ARTICULAÇÃO Lançamento da Frente Parlamentar Mista em Defesa do Serviço Público, na terça-feira 3 de setembro: pressão para que o Executivo busque outras formas de cortar despesas (Crédito:Daniel Cardoso/Fonacate)

Ainda que as mudanças valham apenas para os novos funcionários, a diferença seria parruda. Segundo estimativas do governo, hoje são 705 mil trabalhadores no Executivo, sendo que 127 mil vão se aposentar nos próximos cinco anos. Mesmo que o número de funcionários pareça alto, está abaixo da média global. Segundo a Organização para Cooperação e Desenvolvimento Econômico (OCDE), os empregados no setor público, nos três níveis da federação, somaram 12,1% da população ocupada, contra média internacional de 21,3% (confira o gráfico ao final da reportagem).

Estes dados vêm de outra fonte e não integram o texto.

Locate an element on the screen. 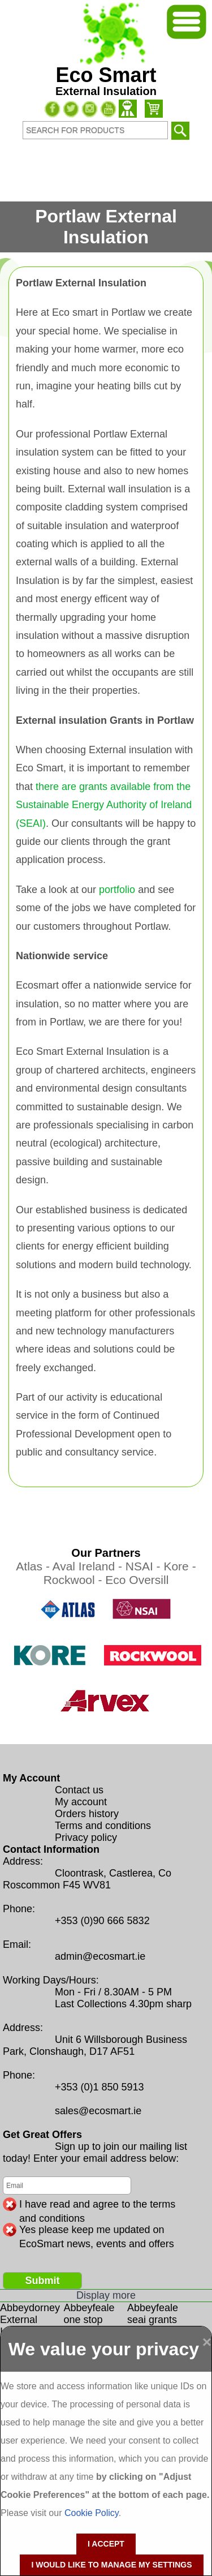 The image size is (212, 2576). portfolio is located at coordinates (117, 889). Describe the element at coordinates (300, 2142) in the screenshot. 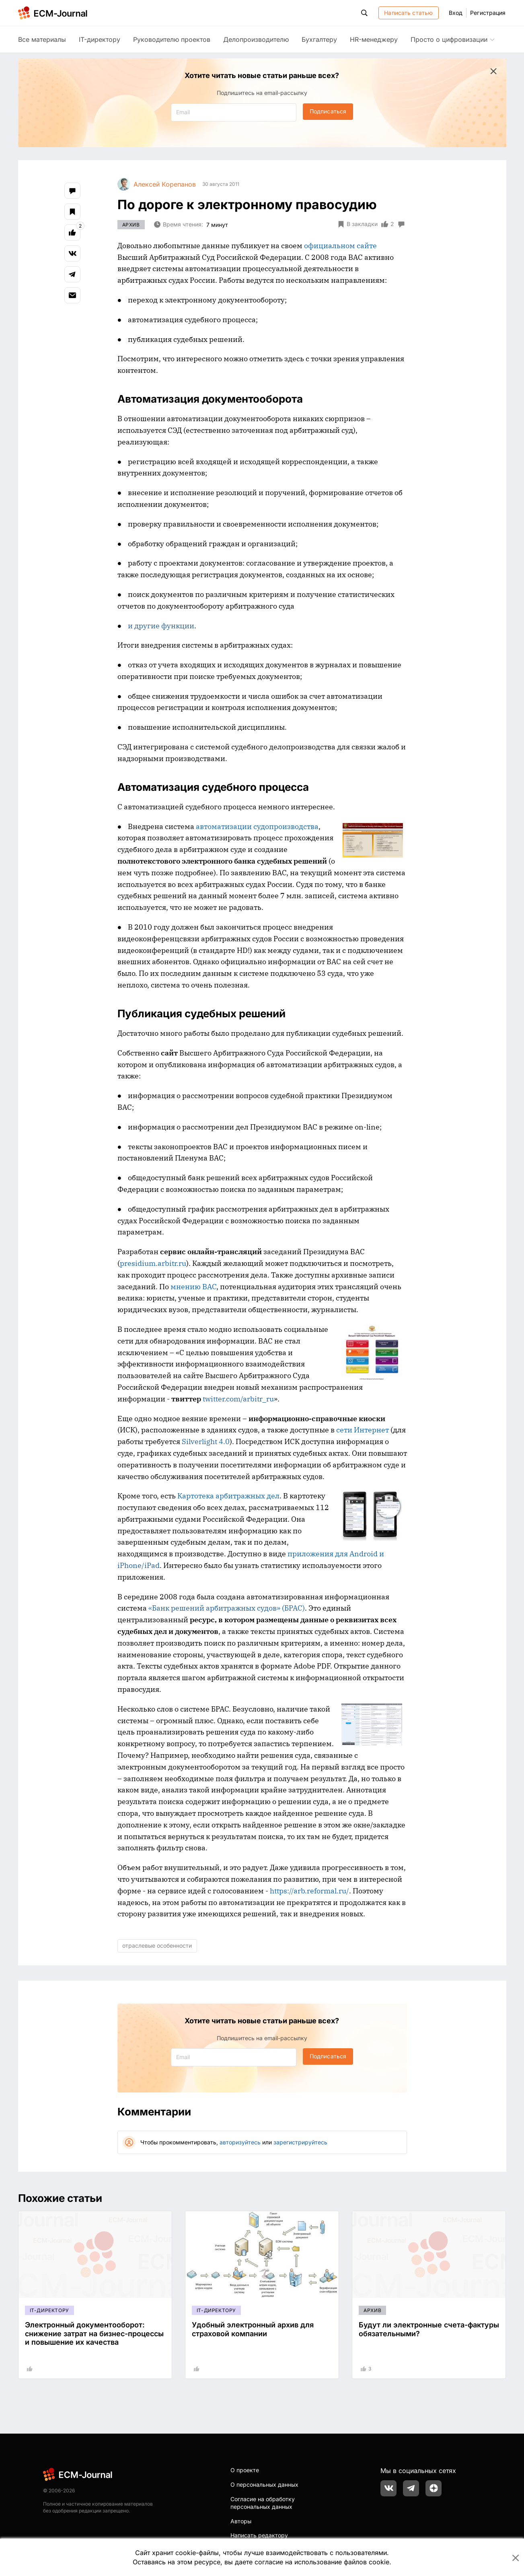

Nos bastidores do Congresso, fala-se que a proposta de reforma reduzirá até 80% o número de categorias do funcionalismo público, passando de 117 para 30. “Estamos articulando para acelerar a leitura do texto que já está na Câmara e depois incluir pontos a pedido do Executivo. Há adesão dos partidos que apoiaram a Previdência”, afirmou, sob condição de anonimato, um deputado ligado à base aliada do governo. Questionado sobre as mudanças, o presidente Jair Bolsonaro foi taxativo: “Nunca discuti esse assunto com quem quer que seja.” No Executivo, a responsabilidade sobre o texto é de Gleisson Rubin, secretário especial adjunto de Desburocratização, Gestão e Governo Digital do Ministério da Economia. Segundo o Tesouro Nacional, gastos com pessoal somam 22% das despesas primárias totais do governo. Em outubro estudo, o Banco Mundial, 23% dos gastos da folha de pagamentos do governo em 2030 serão com servidores contratados a partir de 2019. A projeção para alta real da folha de pagamentos de ativos até 2030 é de 1,12% ao ano.

PRÊMIO SALARIAL Entre 2008 e 2018, o avanço real médio da folha de pagamentos da União foi 2,5% ao ano, de R$ 105,4 bilhões para R$ 132,7 bilhões. Em 10 anos até 2018, o gasto com pessoal ativo do poder executivo federal subiu 2,5% ao ano. De acordo com as projeções da proposta da Lei de Diretrizes Orçamentárias (LDO) de 2020, os gastos com servidores públicos avançariam de R$ 326 bilhões em 2019 para R$ 338,1 bilhões em 2020; R$ 350 bilhões em 2021 e R$ 363,3 bilhões em 2022.

O economista Sérgio Trindade lembra que o governo enfrentará o desafio de captar talentos caso aprovada a reforma em todos seus detalhes. “Se não há vantagens [quando comparado à iniciativa privada] o que irá levar os bons profissionais ao serviço público?”, questiona. Hoje os servidores federais recebem, em média, prêmio salarial 96% maior que um trabalhador em cargo equivalente na iniciativa privada, informa o Banco Mundial. Na remuneração, a média do servidor é 19% maior que do mercado.